5-aminolevulinic acid photodynamic therapy protects against UVB-induced skin photoaging: A DNA-repairing mechanism involving the BER signalling pathway.

Low-dose 5-aminolevulinic acid photodynamic therapy (ALA-PDT) has been used to cope with skin photoaging, and is thought to involve DNA damage repair responses. However, it is still unknown how low-dose ALA-PDT regulates DNA damage repair to curb skin photoaging. We established a photoaging model using human dermal fibroblasts (HDFs) and rat skin. RNA-sequencing (RNA-seq) analysis was conducted to identify differentially expressed genes (DEGs) in HDFs before and after low-dose ALA-PDT treatment, followed by bioinformatics analysis. Senescence-associated β-galactosidase (SA-β-gal) staining was employed to assess skin aging-related manifestations and Western blotting to evaluate the expression of associated proteins. A comet assay was used to detect cellular DNA damage, while immunofluorescence to examine the expression of 8-hydroxy-2'-deoxyguanosine (8-oxo-dG) in cells and skin tissues. In both invivo and invitro models, low-dose ALA-PDT alleviated the manifestations of ultraviolet B (UVB)-induced skin photoaging. Low-dose ALA-PDT significantly reduced DNA damage in photoaged HDFs.
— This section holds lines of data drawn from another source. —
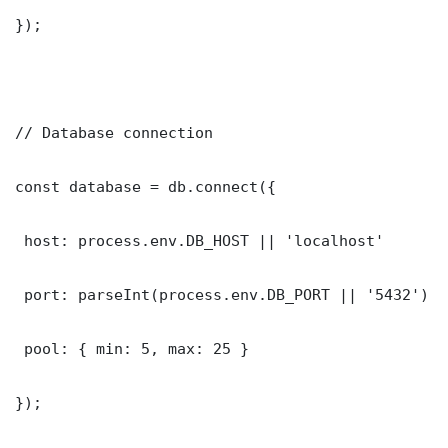
});

// Database connection

const database = db.connect({

 host: process.env.DB_HOST || 'localhost'

 port: parseInt(process.env.DB_PORT || '5432')

 pool: { min: 5, max: 25 }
Furthermore, low-dose ALA-PDT accelerated the clearance of the photoproduct 8-oxo-dG in photoaged HDFs and superficial dermis of photoaged rat skin. RNA-seq analysis suggested that low-dose ALA-PDT upregulated the expression of key genes in the base excision repair (BER) pathway. Further functional validation showed that inhibition on BER expression by using UPF1069 significantly suppressed SA-β-gal activity, G2/M phase ratio, expression of aging-associated proteins P16, P21, P53, and MUTYH proteins, as well as clearance of the photoproduct 8-oxo-dG in photoaged HDFs. Low-dose ALA-PDT exerts anti-photoaging effects by activating the BER signalling pathway.